Article

Operational Landscapes: Hinterlands of the Capitalocene

Katsikis, N. and Brenner, N. (2020). Operational Landscapes: Hinterlands of the Capitalocene. In Ed Wall (ed.) AD, The Landscapists: Redefining Landscape Relations (Wiley: January 2020)

Under contemporary conditions, there is no singular hinterland of “the” city.  How, and by whom, has the planetary hinterland been forged, and how can it be conceptualized?

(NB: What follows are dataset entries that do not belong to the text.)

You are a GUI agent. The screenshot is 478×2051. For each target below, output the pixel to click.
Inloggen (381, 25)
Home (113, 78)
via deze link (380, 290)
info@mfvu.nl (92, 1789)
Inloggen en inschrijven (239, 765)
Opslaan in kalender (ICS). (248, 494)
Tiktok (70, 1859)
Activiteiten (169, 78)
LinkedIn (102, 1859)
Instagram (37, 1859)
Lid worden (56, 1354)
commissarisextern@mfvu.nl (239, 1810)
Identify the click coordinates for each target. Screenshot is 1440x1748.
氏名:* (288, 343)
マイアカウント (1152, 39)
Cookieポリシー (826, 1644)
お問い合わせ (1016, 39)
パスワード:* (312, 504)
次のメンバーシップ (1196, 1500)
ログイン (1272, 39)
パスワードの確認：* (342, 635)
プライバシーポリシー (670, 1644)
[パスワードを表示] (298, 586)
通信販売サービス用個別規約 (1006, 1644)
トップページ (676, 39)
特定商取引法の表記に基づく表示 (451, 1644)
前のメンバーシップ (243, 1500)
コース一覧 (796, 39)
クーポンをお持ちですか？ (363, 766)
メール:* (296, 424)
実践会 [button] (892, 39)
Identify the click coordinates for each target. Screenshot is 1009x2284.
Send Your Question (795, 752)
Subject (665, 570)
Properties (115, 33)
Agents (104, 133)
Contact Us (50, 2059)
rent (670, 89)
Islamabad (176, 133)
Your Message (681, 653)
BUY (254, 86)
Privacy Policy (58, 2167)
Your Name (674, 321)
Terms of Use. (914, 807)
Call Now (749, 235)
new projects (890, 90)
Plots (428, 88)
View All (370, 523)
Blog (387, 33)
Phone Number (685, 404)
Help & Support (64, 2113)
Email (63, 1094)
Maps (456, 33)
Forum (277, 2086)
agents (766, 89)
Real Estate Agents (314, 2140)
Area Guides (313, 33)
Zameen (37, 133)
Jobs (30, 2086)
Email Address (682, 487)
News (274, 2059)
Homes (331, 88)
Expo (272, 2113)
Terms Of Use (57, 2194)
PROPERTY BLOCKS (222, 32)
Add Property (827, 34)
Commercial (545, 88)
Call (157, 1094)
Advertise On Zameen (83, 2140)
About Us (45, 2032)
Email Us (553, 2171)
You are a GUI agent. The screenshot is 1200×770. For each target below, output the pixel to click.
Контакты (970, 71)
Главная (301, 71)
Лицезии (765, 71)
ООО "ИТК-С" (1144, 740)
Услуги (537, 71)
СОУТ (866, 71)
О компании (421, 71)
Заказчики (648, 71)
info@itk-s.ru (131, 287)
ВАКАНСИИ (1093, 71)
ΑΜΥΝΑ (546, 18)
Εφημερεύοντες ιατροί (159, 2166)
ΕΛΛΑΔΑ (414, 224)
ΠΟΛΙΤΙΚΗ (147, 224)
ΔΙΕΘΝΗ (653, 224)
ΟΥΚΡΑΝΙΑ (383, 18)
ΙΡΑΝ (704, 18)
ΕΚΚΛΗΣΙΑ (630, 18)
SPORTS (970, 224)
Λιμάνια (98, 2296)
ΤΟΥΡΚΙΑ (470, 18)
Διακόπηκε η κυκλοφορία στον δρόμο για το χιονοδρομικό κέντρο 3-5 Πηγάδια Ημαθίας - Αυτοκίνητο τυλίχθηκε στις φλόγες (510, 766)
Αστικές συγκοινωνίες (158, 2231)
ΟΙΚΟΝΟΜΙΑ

City-building is a process of sociospatial concentration, but its preconditions and consequences stretch far beyond the city’s immediate environs.  The term “hinterland” is used here to demarcate the variegated non-city spaces that are swept into the maelstrom of urbanization, whether as supply zones or impact zones.  Such spaces include settlements (cities, towns, villages), land-use configurations (industrial, agrarian, extractive) and ecologies (terrestrial, oceanic, subterranean, atmospheric).  We refer to explorations of such spaces, and their role in urbanization processes, as engagements with “the hinterland question.”  In the age of planetary urbanization, this position is untenable:  city/hinterland relations lie at the heart of the contemporary urban problematique.  And yet, these relations are today undergoing mutations that necessitate not only a repositioning of the hinterland question into the core of urban research and practice. but its radical reconceptualization. How, and by whom, has this planetary hinterland been forged?  What are its social, political, institutional, regulatory and ecological preconditions?  What are its major contradictions, crisis-tendencies and vulnerabilities?  Can the massive sociotechnical capacities it has unleashed somehow be harnessed to support more just, democratic, nonviolent, culturally vibrant and ecologically sane forms of collective existence?  Are there alternative forms of urbanization, planetary or otherwise, and can their sociometabolic dynamics be reflexively designed, negotiated and institutionalized through political agency?  Or, will the violent, profit-driven illogics of planetary urbanization continue to degrade, erode and destroy the fabric of social, political and ecological existence?  These are among the most urgent dimensions of the hinterland question in the capitalocene.